--- START ---

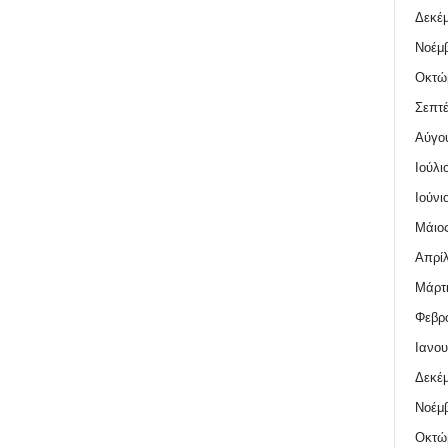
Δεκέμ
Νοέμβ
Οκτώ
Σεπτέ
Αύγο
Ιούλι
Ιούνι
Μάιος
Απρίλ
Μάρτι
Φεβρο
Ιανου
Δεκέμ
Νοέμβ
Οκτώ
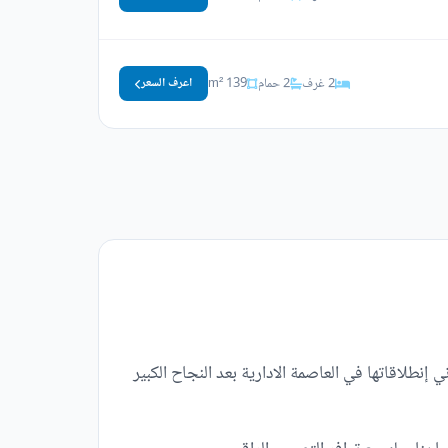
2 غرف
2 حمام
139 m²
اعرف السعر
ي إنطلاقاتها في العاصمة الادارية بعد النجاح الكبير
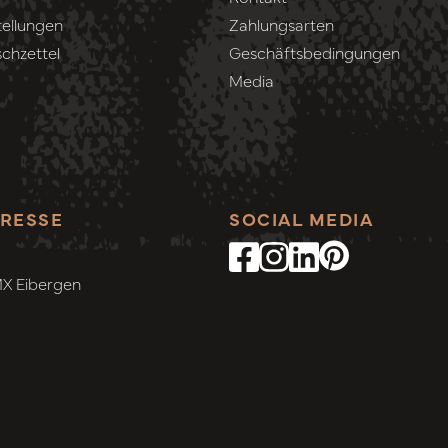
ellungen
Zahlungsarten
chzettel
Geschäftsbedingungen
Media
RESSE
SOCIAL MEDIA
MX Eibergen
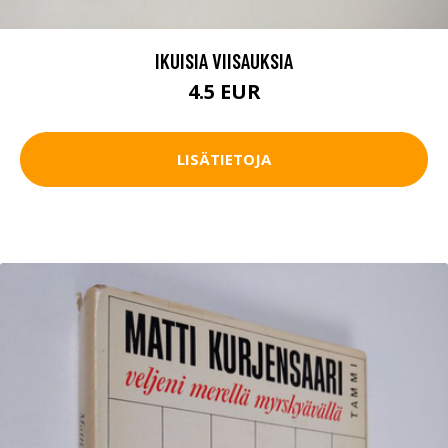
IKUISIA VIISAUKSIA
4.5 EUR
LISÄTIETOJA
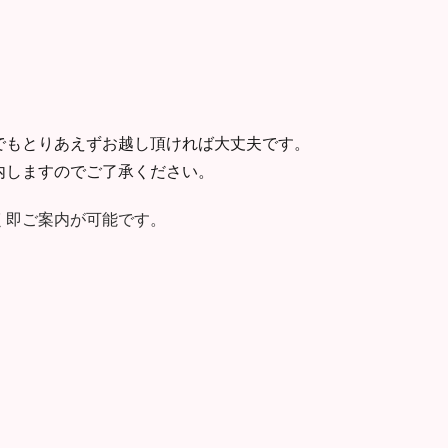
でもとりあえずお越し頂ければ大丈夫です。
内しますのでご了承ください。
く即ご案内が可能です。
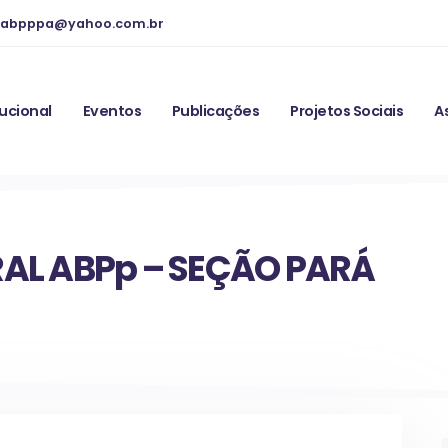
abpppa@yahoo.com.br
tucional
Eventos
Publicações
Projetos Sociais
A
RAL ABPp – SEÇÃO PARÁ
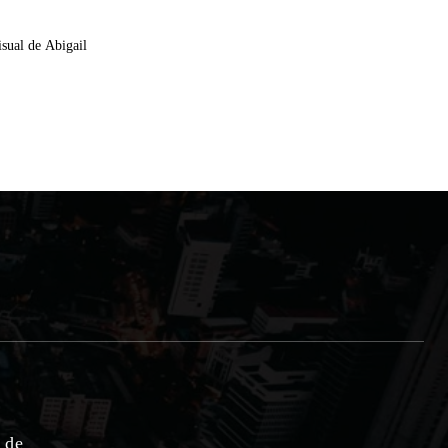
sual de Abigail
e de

--- END ---
--- START ---

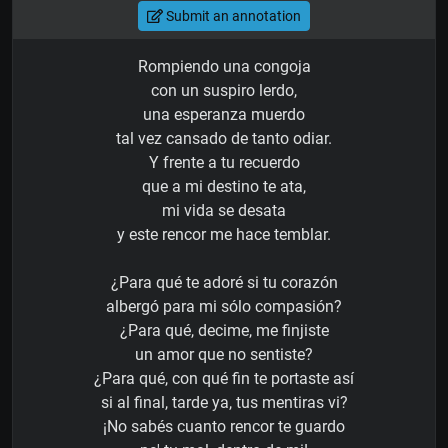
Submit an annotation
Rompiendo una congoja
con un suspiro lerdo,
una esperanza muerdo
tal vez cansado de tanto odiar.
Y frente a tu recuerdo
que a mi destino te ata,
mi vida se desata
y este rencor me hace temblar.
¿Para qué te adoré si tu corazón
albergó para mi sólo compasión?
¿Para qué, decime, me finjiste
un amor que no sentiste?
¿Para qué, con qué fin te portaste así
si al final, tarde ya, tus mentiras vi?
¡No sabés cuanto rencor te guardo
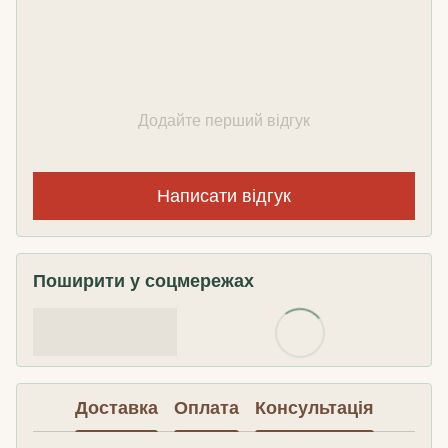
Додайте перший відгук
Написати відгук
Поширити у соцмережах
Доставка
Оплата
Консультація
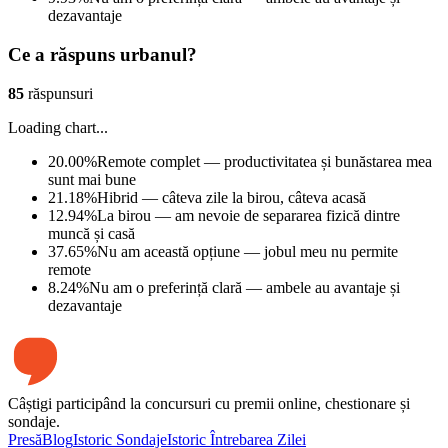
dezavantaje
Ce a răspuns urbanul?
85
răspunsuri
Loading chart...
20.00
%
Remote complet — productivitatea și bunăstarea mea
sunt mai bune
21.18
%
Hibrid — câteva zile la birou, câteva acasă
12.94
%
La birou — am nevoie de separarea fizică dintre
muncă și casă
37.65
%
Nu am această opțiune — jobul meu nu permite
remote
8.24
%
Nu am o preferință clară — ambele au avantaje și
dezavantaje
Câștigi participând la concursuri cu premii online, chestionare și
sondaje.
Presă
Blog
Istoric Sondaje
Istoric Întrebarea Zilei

--- END ---

▶ [Aim of the task] Scan the material above for the word "birou". Copy each line where it occurs.

▶ [Task solution]
Hibrid — câteva zile la birou, câteva acasă
La birou — am nevoie de separarea fizică dintre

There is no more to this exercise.